A great religious leader is a 'master of ecstasy.'  He evokes emotions that move beyond the rational onto the mystical. A jazz musician does something the same.

—Ralph Ellison

From Benny Goodman, Artie Shaw, and Ziggy Elman to Lee Konitz, Shelly Manne, and John Zorn, the annals of jazz are filled with musicians of Jewish descent. And while the Jewish presence in jazz is perhaps no more pronounced than in other circles, some have speculated—with varying degrees of credibility—as to the extent to which jazz or other genres might be considered "Jewish."

Swing His Praises takes an opposite approach, and looks at how jazz (as well as blues and rock) has been incorporated into Jewish liturgical and sacred music. That is, how composers and musicians have put jazz—according to this volume’s subtitle—in the service of God.

 In Paul Berliner’s ethnography, Thinking in Jazz: The Infinite Art of Improvisation, jazz musicians most often likened improvisation to having a conversation or going on a journey. There is an interesting parallel here with the cantor, who serves as the messenger of the congregation (sheliaḥ tzibbur) and is charged with enhancing its spiritual journey. So, as Neil W. Levin observes in his introduction to this volume, while there is no jazz or blues basis in the history of synagogue music, there are parallels in musical practice—especially in improvisation—and "extramusical" function.

Most of the work featured here comes from the latter half of the 1960s and reflects the era’s characteristic open attitude toward experimentation.

Jonathan Klein’s Hear O Israel: A Sabbath Service in Jazz was composed in 1965, when the composer was just seventeen years old, and was recorded two years later by an ensemble that included Herbie Hancock, Ron Carter, and several other prominent jazz artists. "The ritual act of creating this music during worship seemed most appropriate for the Sabbath," Klein has said of the work, "when each week, according to Jewish mystical traditions, we re-create the world." Klein is also featured in a podcast about Hear O Israel produced by the Milken Archive.

Charles Davidson’s …And David Danced Before the Lord and The Hush of Midnight reflect the composer’s wide-ranging musical interests and deep knowledge of cantorial art. The former combines typical jazz and cantorial idioms while the latter is more firmly rooted in folk rock. Davidson has described The Hush of Midnight—a complete reimagining of a s’liḥot) service—as "a combination of traditional cantorial chant with the musical vernacular of our day."

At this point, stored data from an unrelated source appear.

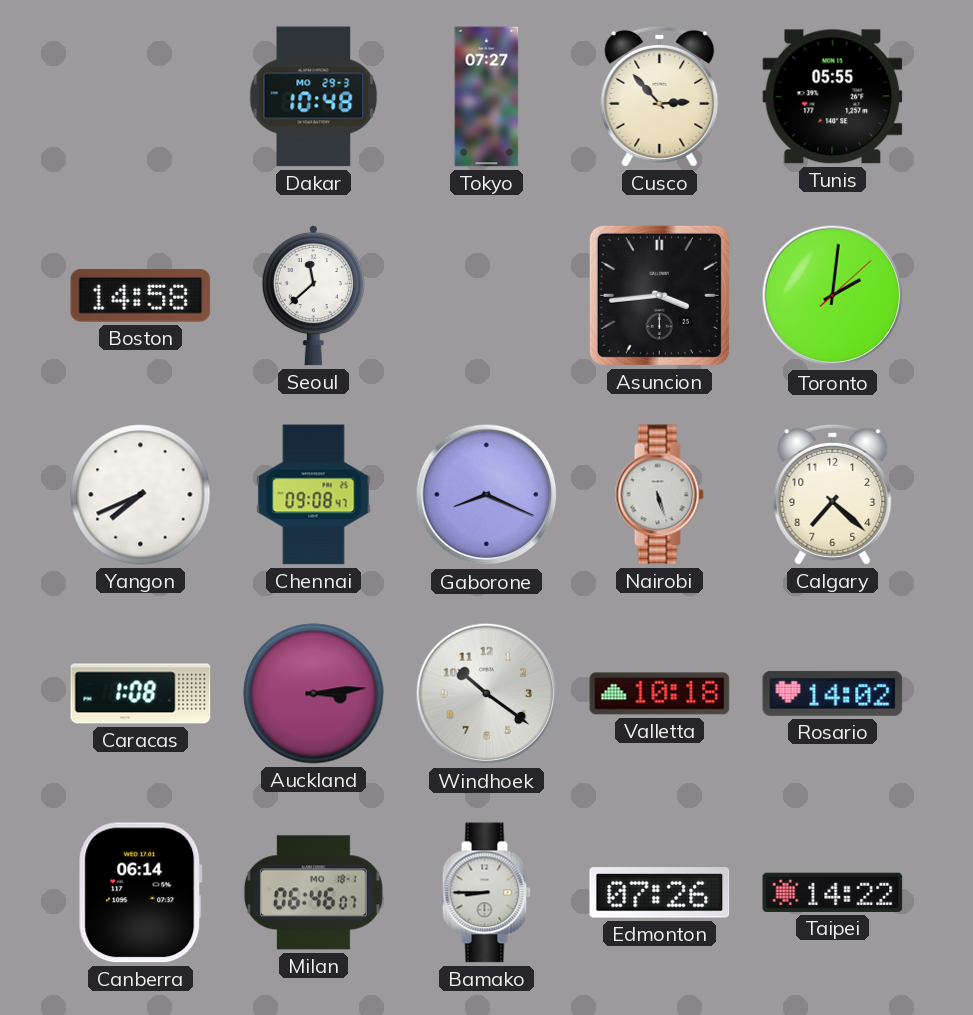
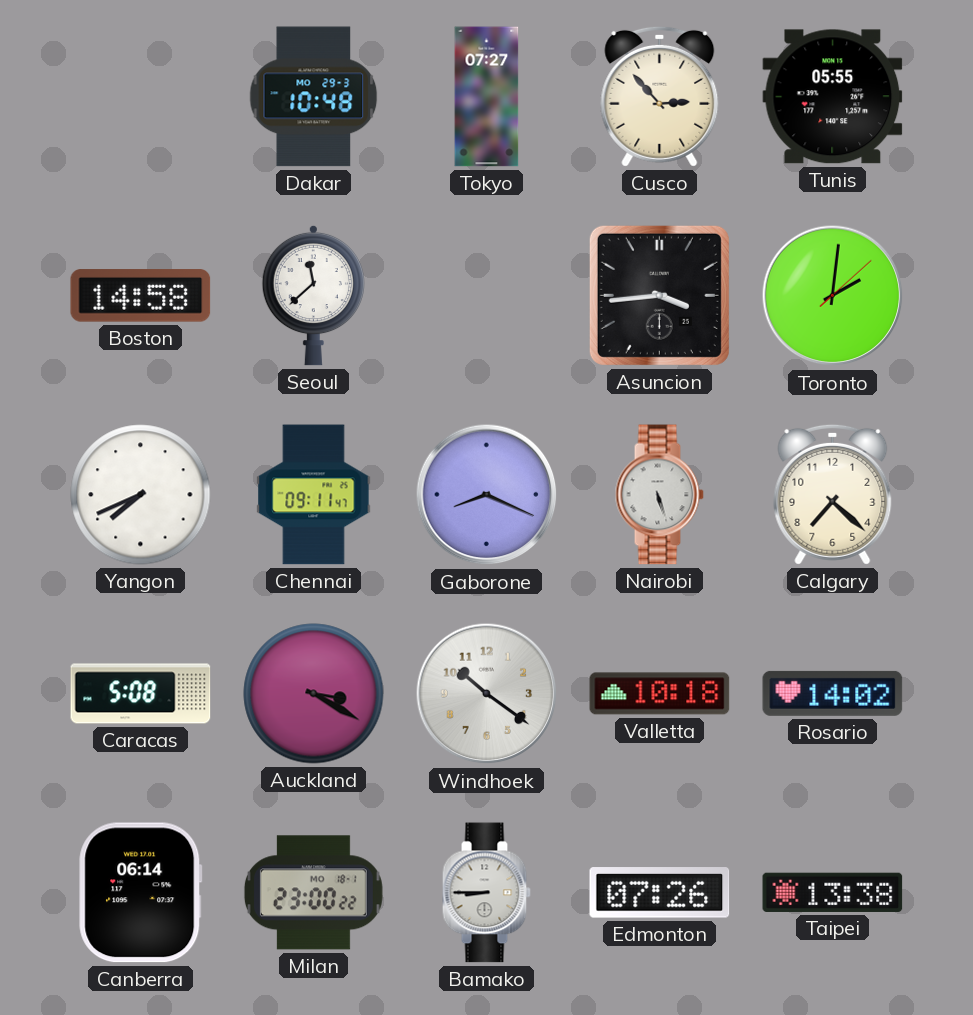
Chennai: 09:08 -> 09:11
Caracas: 1:08 -> 5:08
Auckland: 3:14 -> 3:20
Milan: 06:46 -> 23:00
Taipei: 14:22 -> 13:38
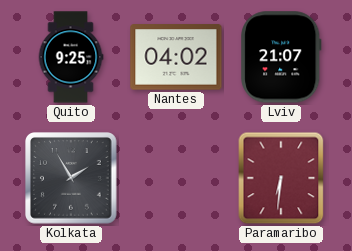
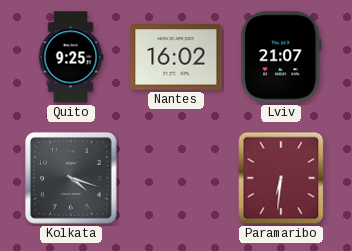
Nantes: 04:02 -> 16:02
Kolkata: 1:55 -> 4:18
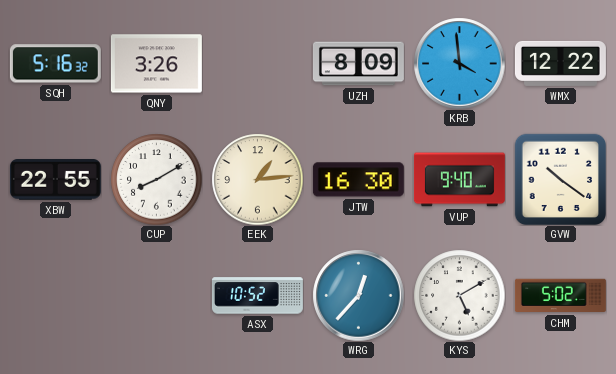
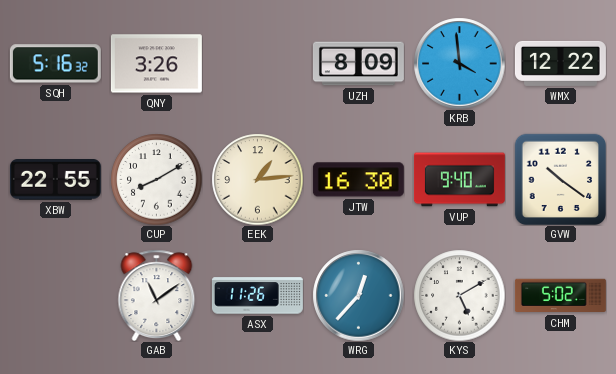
GAB: none -> 11:09
ASX: 10:52 -> 11:26
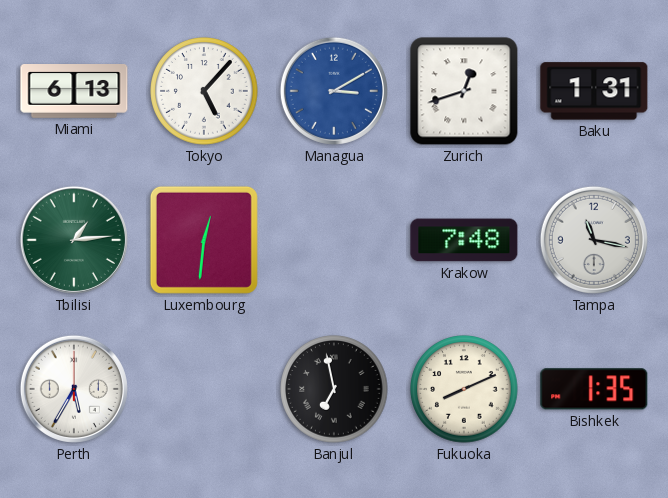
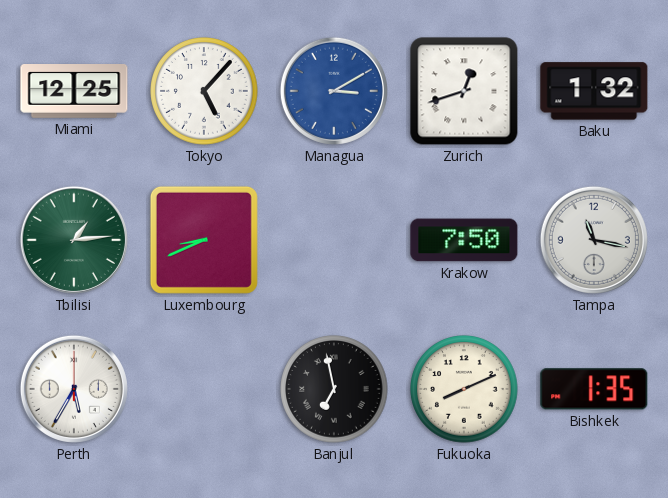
Miami: 6:13 -> 12:25
Baku: 1:31 -> 1:32
Luxembourg: 12:31 -> 8:41
Krakow: 7:48 -> 7:50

The two services by Cantor Raymond Smolover are also rooted in folk rock, while those by Gershon Kingsley are performed almost entirely on Moog synthesizers. In an oral history with the Milken Archive, Smolover recalled being inspired by the Bob Dylan records his son often played in the family’s home. Kingsley was an early adopter of the Moog synthesizer and is still known in the popular music world for his work on that instrument.

In the aftermath of the Civil Rights Movement, there was much dismay at what had become tense relations between the African American and Jewish communities. To help mend that rift, Dave Brubeck composed a work exploring the historic and spiritual parallels of Jews and African Americans. The result was The Gates of Justice, a massive cantata emphasizing the theme of universal brotherhood and drawing from the bible, Hillel, Martin Luther King, Jr., and African American spirituals.

Jazz remains a strong force within the world of Jewish sacred music, illustrating the genre’s endless capacity to enhance the religious experience in ways that are both artistically interesting and spiritually fulfilling.